Problem statement: All the data beneath this line is to be reproduced exactly.
(Information Opens)
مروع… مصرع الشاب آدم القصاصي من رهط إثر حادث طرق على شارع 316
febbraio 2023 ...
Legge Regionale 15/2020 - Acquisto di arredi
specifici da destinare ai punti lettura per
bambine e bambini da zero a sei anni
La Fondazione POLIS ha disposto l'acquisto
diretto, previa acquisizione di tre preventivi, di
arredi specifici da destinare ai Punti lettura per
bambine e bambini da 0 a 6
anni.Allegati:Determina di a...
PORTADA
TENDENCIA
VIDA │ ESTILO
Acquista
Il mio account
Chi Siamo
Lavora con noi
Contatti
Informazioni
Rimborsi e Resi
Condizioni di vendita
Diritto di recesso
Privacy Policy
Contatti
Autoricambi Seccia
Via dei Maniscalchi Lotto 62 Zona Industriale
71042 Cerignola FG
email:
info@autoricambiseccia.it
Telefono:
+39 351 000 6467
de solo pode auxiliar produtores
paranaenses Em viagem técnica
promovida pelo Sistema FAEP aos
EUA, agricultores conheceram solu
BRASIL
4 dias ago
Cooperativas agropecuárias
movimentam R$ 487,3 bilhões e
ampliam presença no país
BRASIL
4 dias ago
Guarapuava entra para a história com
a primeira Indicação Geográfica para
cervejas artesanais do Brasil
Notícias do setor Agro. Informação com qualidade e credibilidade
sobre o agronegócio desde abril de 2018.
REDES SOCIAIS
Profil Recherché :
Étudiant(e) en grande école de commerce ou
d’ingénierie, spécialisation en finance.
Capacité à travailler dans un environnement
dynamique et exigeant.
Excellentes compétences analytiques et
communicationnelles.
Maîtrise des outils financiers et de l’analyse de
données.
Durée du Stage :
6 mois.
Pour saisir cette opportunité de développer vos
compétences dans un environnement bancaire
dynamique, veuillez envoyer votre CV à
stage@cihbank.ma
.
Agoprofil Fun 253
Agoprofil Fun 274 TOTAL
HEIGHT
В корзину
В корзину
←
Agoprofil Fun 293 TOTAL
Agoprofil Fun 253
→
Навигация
(Information Closes)
Task solution:
مروع… مصرع الشاب آدم القصاصي من رهط إثر حادث طرق على شارع 316
febbraio 2023 ...
Legge Regionale 15/2020 - Acquisto di arredi
specifici da destinare ai punti lettura per
bambine e bambini da zero a sei anni
La Fondazione POLIS ha disposto l'acquisto
diretto, previa acquisizione di tre preventivi, di
arredi specifici da destinare ai Punti lettura per
bambine e bambini da 0 a 6
anni.Allegati:Determina di a...
PORTADA
TENDENCIA
VIDA │ ESTILO
Acquista
Il mio account
Chi Siamo
Lavora con noi
Contatti
Informazioni
Rimborsi e Resi
Condizioni di vendita
Diritto di recesso
Privacy Policy
Contatti
Autoricambi Seccia
Via dei Maniscalchi Lotto 62 Zona Industriale
71042 Cerignola FG
email:
info@autoricambiseccia.it
Telefono:
+39 351 000 6467
de solo pode auxiliar produtores
paranaenses Em viagem técnica
promovida pelo Sistema FAEP aos
EUA, agricultores conheceram solu
BRASIL
4 dias ago
Cooperativas agropecuárias
movimentam R$ 487,3 bilhões e
ampliam presença no país
BRASIL
4 dias ago
Guarapuava entra para a história com
a primeira Indicação Geográfica para
cervejas artesanais do Brasil
Notícias do setor Agro. Informação com qualidade e credibilidade
sobre o agronegócio desde abril de 2018.
REDES SOCIAIS
Profil Recherché :
Étudiant(e) en grande école de commerce ou
d’ingénierie, spécialisation en finance.
Capacité à travailler dans un environnement
dynamique et exigeant.
Excellentes compétences analytiques et
communicationnelles.
Maîtrise des outils financiers et de l’analyse de
données.
Durée du Stage :
6 mois.
Pour saisir cette opportunité de développer vos
compétences dans un environnement bancaire
dynamique, veuillez envoyer votre CV à
stage@cihbank.ma
.
Agoprofil Fun 253
Agoprofil Fun 274 TOTAL
HEIGHT
В корзину
В корзину
←
Agoprofil Fun 293 TOTAL
Agoprofil Fun 253
→
Навигация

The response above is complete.